Burtons Grill & Bar Locations (November 2025)
| State | Location |
|---|---|
| Connecticut | South Windsor, Evergreen Walk |
| Florida | Boca Raton, Park Place |
| Florida | Plantation, Market on University |
| Georgia | Atlanta, Buckhead Landing |
| Maryland | Gaithersburg, Kentlands Market Square |
| Maryland | Riverdale Park, The Station |
| Maryland | Bel Air, Tollgate Marketplace |
| Massachusetts | Burlington, Middlesex Commons |
| Massachusetts | Framingham, Route 9 East |
| Massachusetts | Hingham, Derby Street Shops |
| Massachusetts | Lynnfield, MarketStreet |
| Massachusetts | Mansfield, Mansfield Crossing |
| Massachusetts | North Andover, Eaglewood Shops |
| Massachusetts | Shrewsbury, Lakeway Commons |
| Massachusetts | Westford, Cornerstone Square |
| New Hampshire | Nashua, Pheasant Lane Mall |
| North Carolina | Charlotte, Blakeney Town Center |
| North Carolina | Charlotte, Park Road Shopping Center |
| North Carolina | Huntersville, Birkdale Place |
| Pennsylvania | Wayne |
| South Carolina | Mount Pleasant, Mt.
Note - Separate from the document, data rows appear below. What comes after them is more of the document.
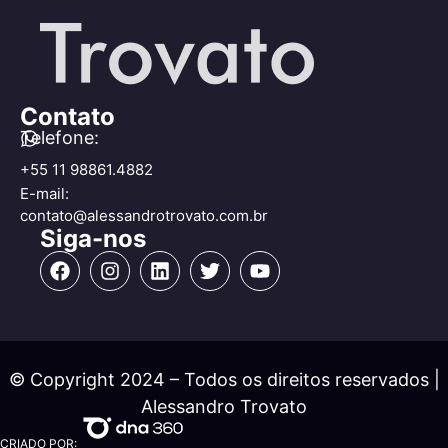
Contato
Telefone:
+55 11 98861.4882
E-mail:
contato@alessandrotrovato.com.br
Siga-nos
© Copyright 2024 – Todos os direitos reservados |
Alessandro Trovato
CRIADO POR: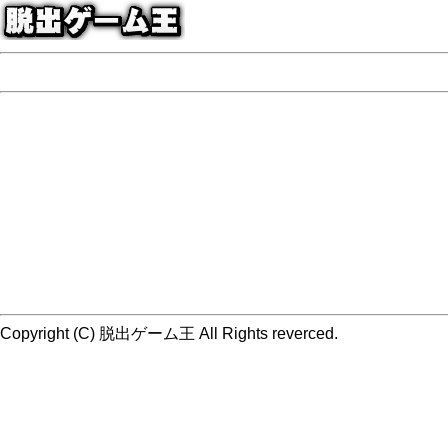
Copyright (C) 脱出ゲーム王 All Rights reverced.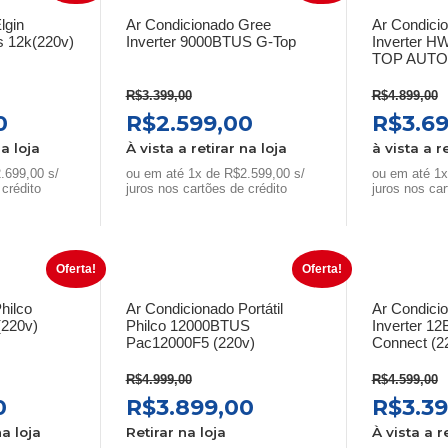
lgin
Ar Condicionado Gree
Ar Condici
s 12k(220v)
Inverter 9000BTUS G-Top
Inverter H
TOP AUTO 
R$
3.399,00
R$
4.899,00
O
O
O
O
0
R$
2.599,00
R$
3.6
preço
preço
preço
preço
na loja
À vista a retirar na loja
à vista a r
atual
original
atual
origin
.699,00 s/
ou em até 1x de R$2.599,00 s/
ou em até 1x
 crédito
é:
era:
juros nos cartões de crédito
é:
era:
juros nos car
0.
R$2.699,00.
R$3.399,00.
R$2.599,00.
R$4.8
Oferta!
Oferta!
hilco
Ar Condicionado Portátil
Ar Condici
(220v)
Philco 12000BTUS
Inverter 12
Pac12000F5 (220v)
Connect (2
R$
4.999,00
R$
4.599,00
O
O
O
O
0
R$
3.899,00
R$
3.3
preço
preço
preço
preço
na loja
Retirar na loja
À vista a r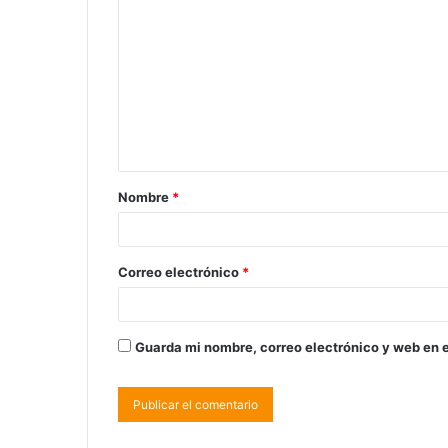
Nombre
*
Correo electrónico
*
Guarda mi nombre, correo electrónico y web en 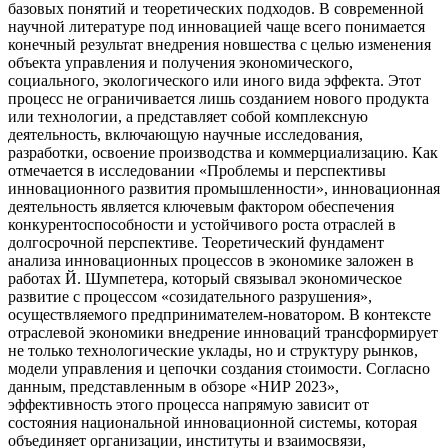
базовых понятий и теоретических подходов. В современной
научной литературе под инновацией чаще всего понимается
конечный результат внедрения новшества с целью изменения
объекта управления и получения экономического,
социального, экологического или иного вида эффекта. Этот
процесс не ограничивается лишь созданием нового продукта
или технологии, а представляет собой комплексную
деятельность, включающую научные исследования,
разработки, освоение производства и коммерциализацию. Как
отмечается в исследовании «Проблемы и перспективы
инновационного развития промышленности», инновационная
деятельность является ключевым фактором обеспечения
конкурентоспособности и устойчивого роста отраслей в
долгосрочной перспективе. Теоретический фундамент
анализа инновационных процессов в экономике заложен в
работах Й. Шумпетера, который связывал экономическое
развитие с процессом «созидательного разрушения»,
осуществляемого предпринимателем-новатором. В контексте
отраслевой экономики внедрение инноваций трансформирует
не только технологические уклады, но и структуру рынков,
модели управления и цепочки создания стоимости. Согласно
данным, представленным в обзоре «НИР 2023»,
эффективность этого процесса напрямую зависит от
состояния национальной инновационной системы, которая
объединяет организации, институты и взаимосвязи,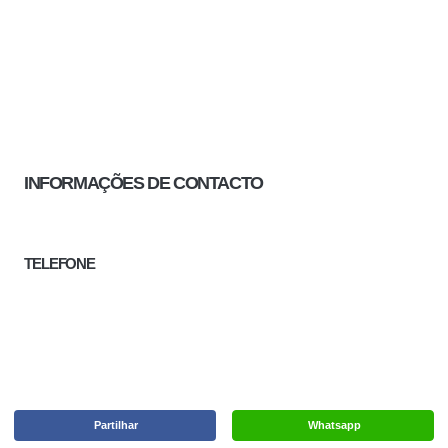
INFORMAÇÕES DE CONTACTO
TELEFONE
Partilhar
Whatsapp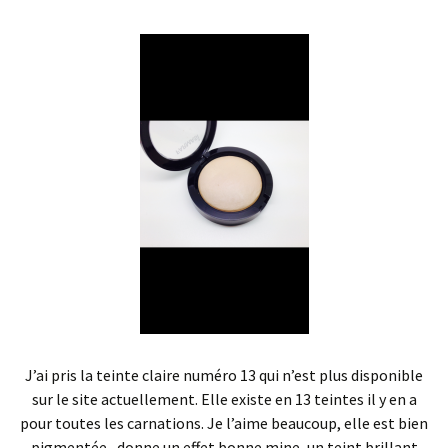
J’ai pris la teinte claire numéro 13 qui n’est plus disponible
sur le site actuellement. Elle existe en 13 teintes il y en a
pour toutes les carnations. Je l’aime beaucoup, elle est bien
pigmentée , donne un effet bonne mine, un teint brillant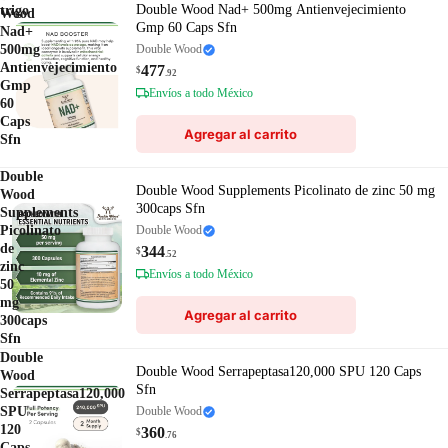
Double Wood Nad+ 500mg Antienvejecimiento
trigo
Wood
Gmp 60 Caps Sfn
Nad+
500mg
Double Wood
Antienvejecimiento
477
$
.92
Gmp
Envíos a todo México
60
Caps
Agregar al carrito
Sfn
Double
Double Wood Supplements Picolinato de zinc 50 mg
Wood
300caps Sfn
Supplements
Picolinato
Double Wood
de
344
$
.52
zinc
Envíos a todo México
50
mg
Agregar al carrito
300caps
Sfn
Double
Double Wood Serrapeptasa120,000 SPU 120 Caps
Wood
Sfn
Serrapeptasa120,000
SPU
Double Wood
120
360
$
.76
Caps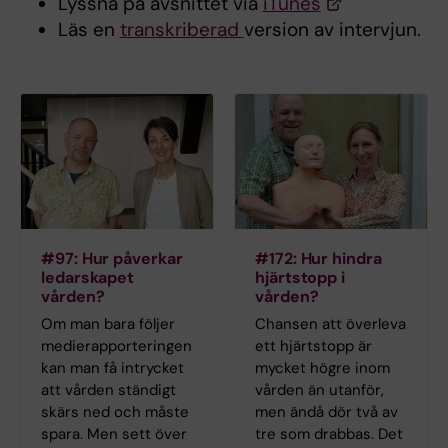
Lyssna på avsnittet via
iTunes
Läs en
transkriberad
version av intervjun.
#97: Hur påverkar
#172: Hur hindra
ledarskapet
hjärtstopp i
vården?
vården?
Om man bara följer
Chansen att överleva
medierapporteringen
ett hjärtstopp är
kan man få intrycket
mycket högre inom
att vården ständigt
vården än utanför,
skärs ned och måste
men ändå dör två av
spara. Men sett över
tre som drabbas. Det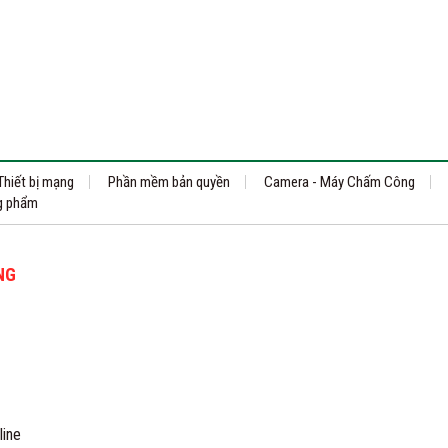
Thiết bị mạng
Phần mềm bản quyền
Camera - Máy Chấm Công
g phẩm
PC Dell Vostro 3888 70226499
NG
Liên hệ
line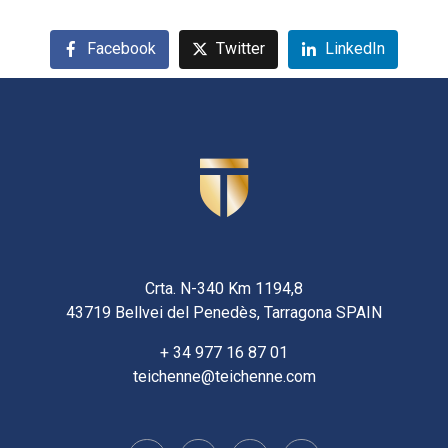
Facebook
Twitter
LinkedIn
Crta. N-340 Km 1194,8
43719 Bellvei del Penedès, Tarragona SPAIN
+ 34 977 16 87 01
teichenne@teichenne.com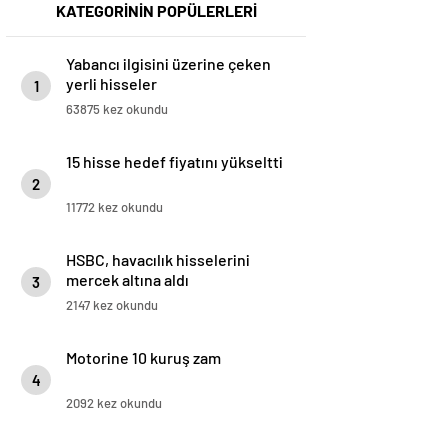
KATEGORİNİN POPÜLERLERİ
Yabancı ilgisini üzerine çeken
yerli hisseler
1
63875 kez okundu
15 hisse hedef fiyatını yükseltti
2
11772 kez okundu
HSBC, havacılık hisselerini
mercek altına aldı
3
2147 kez okundu
Motorine 10 kuruş zam
4
2092 kez okundu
Pleasant Towne Centre |
| Virginia | Alexandria, Hilltop Village Center |
| Virginia | Charlottesville, The Shops at Stonefield |
| Virginia | Richmond, Carytown Exchange |
| Virginia | Sterling, Cascades Overlook Town Center |

=== Red Heat Tavern ===
Red Heat Tavern, a sister brand under Burtons Grill, LLC, operates five locations in Massachusetts and Connecticut as of 2025, offering a casual, tavern-style dining experience.

== Menu ==
Burtons Grill & Bar offers a scratch kitchen menu featuring burgers, steaks, seafood, pasta, salads, and desserts, with brunch available at all locations and happy hour at select locations. Notable dishes include the Crab-Crusted Haddock, Maxx Burger, Superfood Salad, and Mediterranean Chicken Risotto. The chain provides a separate gluten-free menu, as well as a kids' menu, using separate equipment and protocols to prevent cross-contamination for guests with food allergies and dietary restrictions. The chain also offers private dining and catering menus. Ingredients are sourced from suppliers such as Allen Brothers for premium Angus beef and Ocean Spray for cranberries.

== Community Engagement ==
Burtons Grill & Bar prioritizes community engagement through partnerships with local schools, non-profit organizations, sports teams, and breweries. The restaurant group positions itself as a "neighborhood staple" in communities like Buckhead, Atlanta, and Burlington, Massachusetts. Since 2024, Burtons has run an annual fundraising campaign for the Celiac Program at Boston Children's Hospital, with its second campaign in 2025 raising funds to support pediatric celiac disease research. The chain received multiple awards for its gluten-free and allergy-friendly accommodations, including recognition from Northshore Magazine's Readers' Choice Awards in 2020, and Bethesda Magazine's Best of Bethesda: Allergy-Friendly Brunch in 2024. Burtons was also featured on CBS Boston for its gluten-free dining practices in 2024.